What is required
Since pictures are not wanted, repeat only the text of the records, word for word.

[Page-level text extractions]
****************
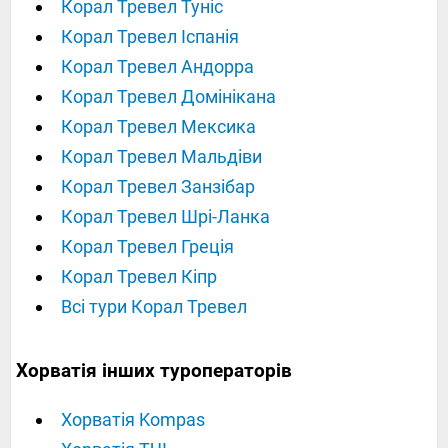
Корал Тревел Туніс
Корал Тревел Іспанія
Корал Тревел Андорра
Корал Тревел Домінікана
Корал Тревел Мексика
Корал Тревел Мальдіви
Корал Тревел Занзібар
Корал Тревел Шрі-Ланка
Корал Тревел Греція
Корал Тревел Кіпр
Всі тури Корал Тревел
Хорватія інших туроператорів
Хорватія Kompas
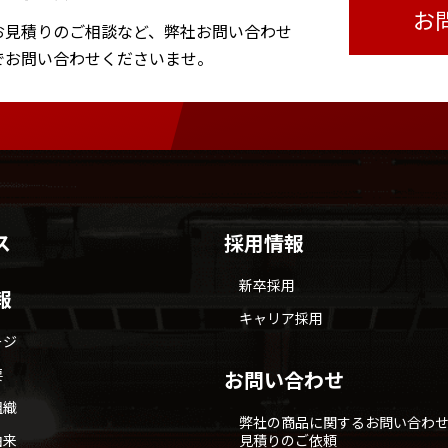
お
お見積りのご相談など、
弊社お問い合わせ
で
お問い合わせくださいませ。
ス
採用情報
新卒採用
報
キャリア採用
ージ
要
お問い合わせ
組織
弊社の商品に関するお問い合わ
由来
見積りのご依頼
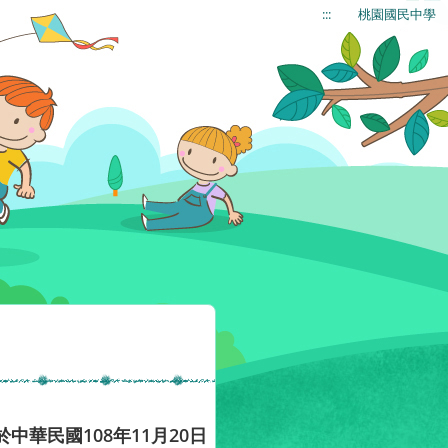
:::
桃園國民中學
華民國108年11月20日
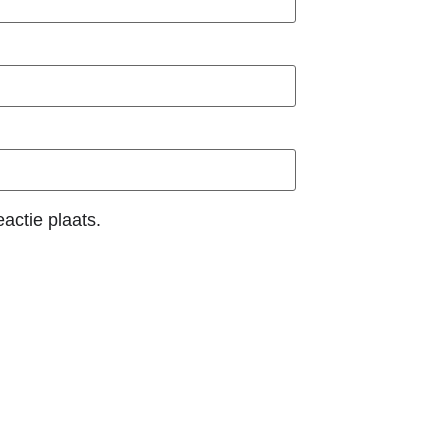
actie plaats.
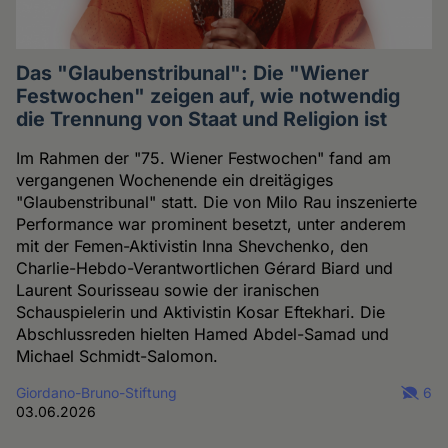
Das "Glaubenstribunal": Die "Wiener
Festwochen" zeigen auf, wie notwendig
die Trennung von Staat und Religion ist
Im Rahmen der "75. Wiener Festwochen" fand am
vergangenen Wochenende ein dreitägiges
"Glaubenstribunal" statt. Die von Milo Rau inszenierte
Performance war prominent besetzt, unter anderem
mit der Femen-Aktivistin Inna Shevchenko, den
Charlie-Hebdo-Verantwortlichen Gérard Biard und
Laurent Sourisseau sowie der iranischen
Schauspielerin und Aktivistin Kosar Eftekhari. Die
Abschlussreden hielten Hamed Abdel-Samad und
Michael Schmidt-Salomon.
Giordano-Bruno-Stiftung
6
03.06.2026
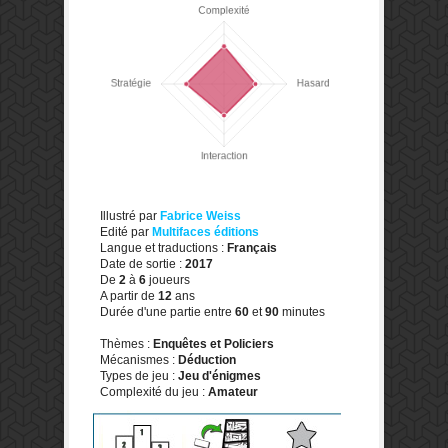
Illustré par
Fabrice Weiss
Edité par
Multifaces éditions
Langue et traductions :
Français
Date de sortie :
2017
De
2
à
6
joueurs
A partir de
12
ans
Durée d'une partie entre
60
et
90
minutes
Thèmes :
Enquêtes et Policiers
Mécanismes :
Déduction
Types de jeu :
Jeu d'énigmes
Complexité du jeu :
Amateur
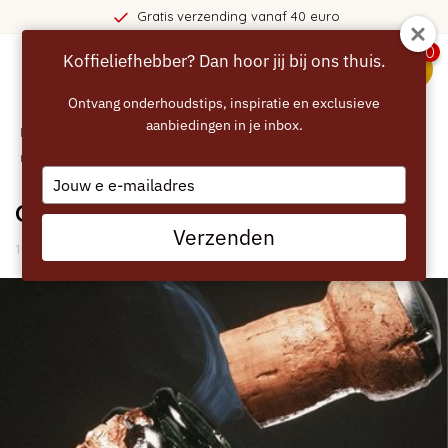
Gratis verzending vanaf 40 euro
0
Koffieliefhebber? Dan hoor jij bij ons thuis.
menu
Ontvang onderhoudstips, inspiratie en exclusieve
aanbiedingen in je inbox.
Home
/
Blogs
/
Recepten
/ Champagne koffie cocktail
recept
Type
your
Champagne koffie cocktail recept
email
Verzenden
11 Mei 2021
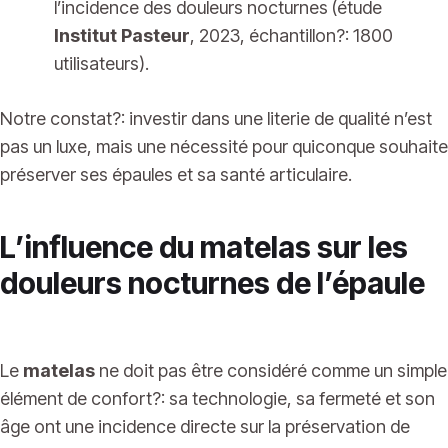
l’incidence des douleurs nocturnes (étude
Institut Pasteur
, 2023, échantillon?: 1800
utilisateurs).
Notre constat?: investir dans une literie de qualité n’est
pas un luxe, mais une nécessité pour quiconque souhaite
préserver ses épaules et sa santé articulaire.
L’influence du matelas sur les
douleurs nocturnes de l’épaule
Le
matelas
ne doit pas être considéré comme un simple
élément de confort?: sa technologie, sa fermeté et son
âge ont une incidence directe sur la préservation de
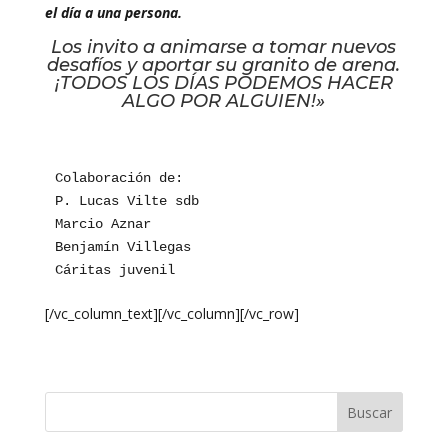
el día a una persona.
Los invito a animarse a tomar nuevos
desafíos y aportar su granito de arena.
¡TODOS LOS DÍAS PODEMOS HACER
ALGO POR ALGUIEN!»
Colaboración de:

P. Lucas Vilte sdb

Marcio Aznar

Benjamín Villegas

Cáritas juvenil
[/vc_column_text][/vc_column][/vc_row]
Buscar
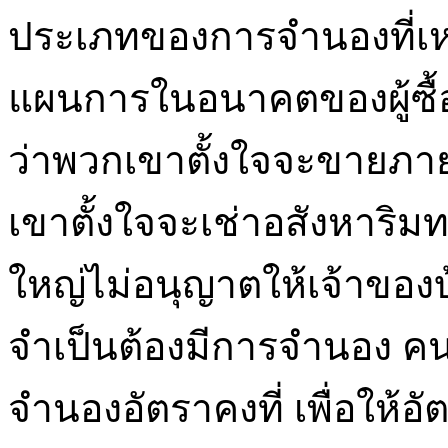
ประเภทของการจำนองที่เหมา
แผนการในอนาคตของผู้ซื้อ
ว่าพวกเขาตั้งใจจะขายภาย
เขาตั้งใจจะเช่าอสังหาริ
ใหญ่ไม่อนุญาตให้เจ้าของบ
จำเป็นต้องมีการจำนอง คน
จำนองอัตราคงที่ เพื่อให้อ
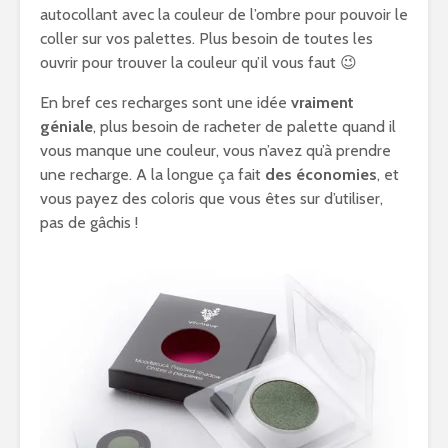
autocollant avec la couleur de l’ombre pour pouvoir le
coller sur vos palettes. Plus besoin de toutes les
ouvrir pour trouver la couleur qu’il vous faut 😉
En bref ces recharges sont une idée
vraiment
géniale
, plus besoin de racheter de palette quand il
vous manque une couleur, vous n’avez qu’à prendre
une recharge. A la longue ça fait
des économies
, et
vous payez des coloris que vous êtes sur d’utiliser,
pas de gâchis !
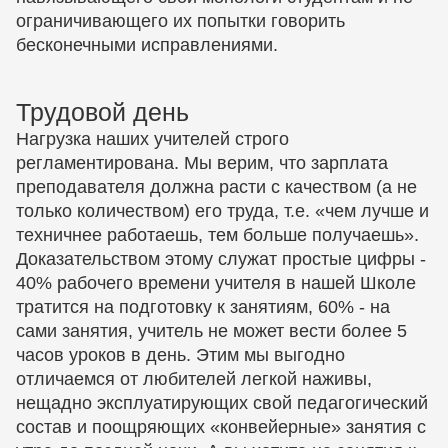
ограничивающего их попытки говорить
бесконечными исправлениями.
Трудовой день
Нагрузка наших учителей строго
регламентирована. Мы верим, что зарплата
преподавателя должна расти с качеством (а не
только количеством) его труда, т.е. «чем лучше и
техничнее работаешь, тем больше получаешь».
Доказательством этому служат простые цифры -
40% рабочего времени учителя в нашей Школе
тратится на подготовку к занятиям, 60% - на
сами занятия, учитель не может вести более 5
часов уроков в день. Этим мы выгодно
отличаемся от любителей легкой наживы,
нещадно эксплуатирующих свой педагогический
состав и поощряющих «конвейерные» занятия с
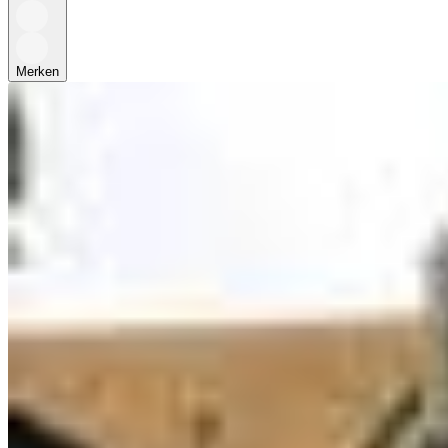
Merken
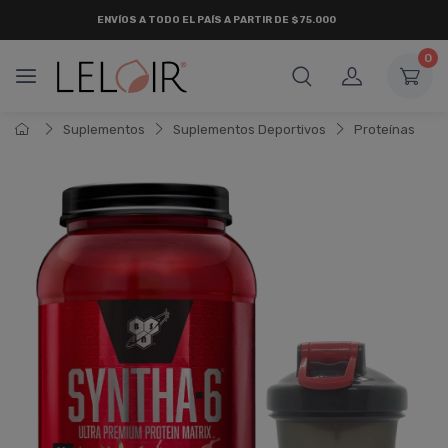
ENVÍOS A TODO EL PAÍS A PARTIR DE $75.000
0
Suplementos
Suplementos Deportivos
Proteí­nas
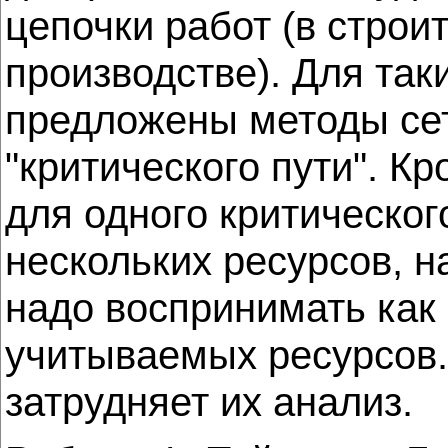
цепочки работ (в строи
производстве). Для так
предложены методы сет
"критического пути". К
для одного критическог
нескольких ресурсов, н
надо воспринимать как
учитываемых ресурсов.
затрудняет их анализ.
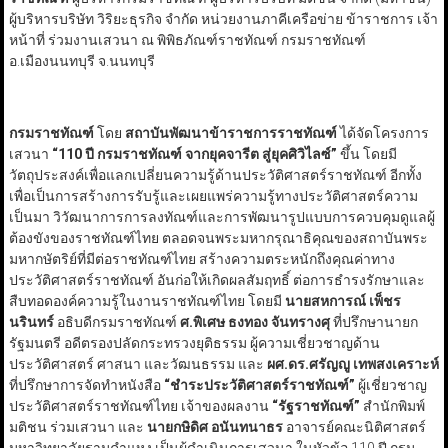
ผู้บริหารบริษัท วิริยะธุรกิจ จำกัด หน่วยงานภาคีเครือข่าย ข้าราชการ เจ้า
หน้าที่ ร่วมงานเสวนา ณ พิพิธภัณฑ์ราชทัณฑ์ กรมราชทัณฑ์
อ.เมืองนนทบุรี จ.นนทบุรี
กรมราชทัณฑ์
โดย
สถาบันพัฒนาข้าราชการราชทัณฑ์
ได้จัดโครงการ
เสวนา
“
110 ปี กรมราชทัณฑ์ จากยุคจารีต สู่ยุคศิวิไลซ์
”
ขึ้น โดยมี
วัตถุประสงค์เพื่อแลกเปลี่ยนความรู้ด้านประวัติศาสตร์ราชทัณฑ์ อีกทั้ง
เพื่อเป็นการสร้างการรับรู้และเผยแพร่ความรู้ทางประวัติศาสตร์ความ
เป็นมา วิวัฒนาการการลงทัณฑ์และการพัฒนารูปแบบการควบคุมดูแลผู้
ต้องขังของราชทัณฑ์ไทย ตลอดจนพระมหากรุณาธิคุณของสถาบันพระ
มหากษัตริย์ที่มีต่อราชทัณฑ์ไทย สร้างความตระหนักถึงคุณค่าทาง
ประวัติศาสตร์ราชทัณฑ์ อันก่อให้เกิดผลสัมฤทธิ์ ต่อการธำรงรักษาและ
สืบทอดองค์ความรู้ในงานราชทัณฑ์ไทย โดยมี
นายสหการณ์ เพ็ชร
นรินทร์
อธิบดีกรมราชทัณฑ์
ศ.พิเศษ ธงทอง จันทรางศุ
ที่ปรึกษานายก
รัฐมนตรี อดีตรองปลัดกระทรวงยุติธรรม ผู้ความเชี่ยวชาญด้าน
ประวัติศาสตร์ ศาสนา และวัฒนธรรม และ
ผศ.ดร.ศรัญญู เทพสงเคราะห์
ที่ปรึกษาการจัดทำหนังสือ
“
ชำระประวัติศาสตร์ราชทัณฑ์
”
ผู้เชี่ยวชาญ
ประวัติศาสตร์ราชทัณฑ์ไทย เจ้าของผลงาน
“
รัฐราชทัณฑ์
”
สำนักพิมพ์
มติชน ร่วมเสวนา และ
นายกษิดิศ อนันทนาธร
อาจารย์คณะนิติศาสตร์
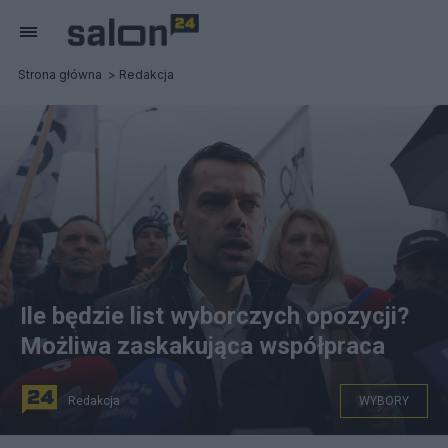
Strona główna
Redakcja
Ile będzie list wyborczych opozycji?
Możliwa zaskakująca współpraca
Redakcja
WYBORY
Lider Agrounii Michał Kołodziejczak. Fot. PAP/Karol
****************
Response for this exercise
Корал Тревел Туніс
Корал Тревел Іспанія
Корал Тревел Андорра
Корал Тревел Домінікана
Корал Тревел Мексика
Корал Тревел Мальдіви
Корал Тревел Занзібар
Корал Тревел Шрі-Ланка
Корал Тревел Греція
Корал Тревел Кіпр
Всі тури Корал Тревел
Хорватія інших туроператорів
Хорватія Kompas
お
お見積りのご相談など、
弊社お問い合わせ
で
お問い合わせくださいませ。
ス
採用情報
新卒採用
報
キャリア採用
ージ
要
お問い合わせ
組織
弊社の商品に関するお問い合わ
由来
見積りのご依頼
:::
桃園國民中學
華民國108年11月20日
actie plaats.
Das "Glaubenstribunal": Die "Wiener
Festwochen" zeigen auf, wie notwendig
die Trennung von Staat und Religion ist
Im Rahmen der "75. Wiener Festwochen" fand am
vergangenen Wochenende ein dreitägiges
"Glaubenstribunal" statt. Die von Milo Rau inszenierte
Performance war prominent besetzt, unter anderem
mit der Femen-Aktivistin Inna Shevchenko, den
Charlie-Hebdo-Verantwortlichen Gérard Biard und
Laurent Sourisseau sowie der iranischen
Schauspielerin und Aktivistin Kosar Eftekhari. Die
Abschlussreden hielten Hamed Abdel-Samad und
Michael Schmidt-Salomon.
Giordano-Bruno-Stiftung
6
03.06.2026
Illustré par
Fabrice Weiss
Edité par
Multifaces éditions
Langue et traductions :
Français
Date de sortie :
2017
De
2
à
6
joueurs
A partir de
12
ans
Durée d'une partie entre
60
et
90
minutes
Thèmes :
Enquêtes et Policiers
Mécanismes :
Déduction
Types de jeu :
Jeu d'énigmes
Complexité du jeu :
Amateur
Gratis verzending vanaf 40 euro
0
Koffieliefhebber? Dan hoor jij bij ons thuis.
menu
Ontvang onderhoudstips, inspiratie en exclusieve
aanbiedingen in je inbox.
Home
/
Blogs
/
Recepten
/ Champagne koffie cocktail
recept
Type
your
Champagne koffie cocktail recept
email
Verzenden
11 Mei 2021
l’incidence des douleurs nocturnes (étude
Institut Pasteur
, 2023, échantillon?: 1800
utilisateurs).
Notre constat?: investir dans une literie de qualité n’est
pas un luxe, mais une nécessité pour quiconque souhaite
préserver ses épaules et sa santé articulaire.
L’influence du matelas sur les
douleurs nocturnes de l’épaule
Le
matelas
ne doit pas être considéré comme un simple
élément de confort?: sa technologie, sa fermeté et son
âge ont une incidence directe sur la préservation de
el día a una persona.
Los invito a animarse a tomar nuevos
desafíos y aportar su granito de arena.
¡TODOS LOS DÍAS PODEMOS HACER
ALGO POR ALGUIEN!»
Colaboración de:

P. Lucas Vilte sdb

Marcio Aznar

Benjamín Villegas

Cáritas juvenil
[/vc_column_text][/vc_column][/vc_row]
Buscar
ประเภทของการจำนองที่เหมา
แผนการในอนาคตของผู้ซื้อ
ว่าพวกเขาตั้งใจจะขายภาย
เขาตั้งใจจะเช่าอสังหาริ
ใหญ่ไม่อนุญาตให้เจ้าของบ
จำเป็นต้องมีการจำนอง คน
จำนองอัตราคงที่ เพื่อให้อ
autocollant avec la couleur de l’ombre pour pouvoir le
coller sur vos palettes. Plus besoin de toutes les
ouvrir pour trouver la couleur qu’il vous faut 😉
En bref ces recharges sont une idée
vraiment
géniale
, plus besoin de racheter de palette quand il
vous manque une couleur, vous n’avez qu’à prendre
une recharge. A la longue ça fait
des économies
, et
vous payez des coloris que vous êtes sur d’utiliser,
pas de gâchis !
ограничивающего их попытки говорить
бесконечными исправлениями.
Трудовой день
Нагрузка наших учителей строго
регламентирована. Мы верим, что зарплата
преподавателя должна расти с качеством (а не
только количеством) его труда, т.е. «чем лучше и
техничнее работаешь, тем больше получаешь».
Доказательством этому служат простые цифры -
40% рабочего времени учителя в нашей Школе
тратится на подготовку к занятиям, 60% - на
сами занятия, учитель не может вести более 5
часов уроков в день. Этим мы выгодно
отличаемся от любителей легкой наживы,
нещадно эксплуатирующих свой педагогический
состав и поощряющих «конвейерные» занятия с
Merken
ENVÍOS A TODO EL PAÍS A PARTIR DE $75.000
0
Suplementos
Suplementos Deportivos
Proteí­nas
цепочки работ (в строи
производстве). Для так
предложены методы сет
"критического пути". К
для одного критическог
нескольких ресурсов, н
надо воспринимать как
учитываемых ресурсов.
затрудняет их анализ.
ผู้บริหารบริษัท วิริยะธุรกิจ จำกัด หน่วยงานภาคีเครือข่าย ข้าราชการ เจ้า
หน้าที่ ร่วมงานเสวนา ณ พิพิธภัณฑ์ราชทัณฑ์ กรมราชทัณฑ์
อ.เมืองนนทบุรี จ.นนทบุรี
กรมราชทัณฑ์
โดย
สถาบันพัฒนาข้าราชการราชทัณฑ์
ได้จัดโครงการ
เสวนา
“
110 ปี กรมราชทัณฑ์ จากยุคจารีต สู่ยุคศิวิไลซ์
”
ขึ้น โดยมี
วัตถุประสงค์เพื่อแลกเปลี่ยนความรู้ด้านประวัติศาสตร์ราชทัณฑ์ อีกทั้ง
เพื่อเป็นการสร้างการรับรู้และเผยแพร่ความรู้ทางประวัติศาสตร์ความ
เป็นมา วิวัฒนาการการลงทัณฑ์และการพัฒนารูปแบบการควบคุมดูแลผู้
ต้องขังของราชทัณฑ์ไทย ตลอดจนพระมหากรุณาธิคุณของสถาบันพระ
มหากษัตริย์ที่มีต่อราชทัณฑ์ไทย สร้างความตระหนักถึงคุณค่าทาง
ประวัติศาสตร์ราชทัณฑ์ อันก่อให้เกิดผลสัมฤทธิ์ ต่อการธำรงรักษาและ
สืบทอดองค์ความรู้ในงานราชทัณฑ์ไทย โดยมี
นายสหการณ์ เพ็ชร
นรินทร์
อธิบดีกรมราชทัณฑ์
ศ.พิเศษ ธงทอง จันทรางศุ
ที่ปรึกษานายก
รัฐมนตรี อดีตรองปลัดกระทรวงยุติธรรม ผู้ความเชี่ยวชาญด้าน
ประวัติศาสตร์ ศาสนา และวัฒนธรรม และ
ผศ.ดร.ศรัญญู เทพสงเคราะห์
ที่ปรึกษาการจัดทำหนังสือ
“
ชำระประวัติศาสตร์ราชทัณฑ์
”
ผู้เชี่ยวชาญ
ประวัติศาสตร์ราชทัณฑ์ไทย เจ้าของผลงาน
“
รัฐราชทัณฑ์
”
สำนักพิมพ์
มติชน ร่วมเสวนา และ
นายกษิดิศ อนันทนาธร
อาจารย์คณะนิติศาสตร์
Strona główna
Redakcja
Ile będzie list wyborczych opozycji?
Możliwa zaskakująca współpraca
Redakcja
WYBORY
Lider Agrounii Michał Kołodziejczak. Fot. PAP/Karol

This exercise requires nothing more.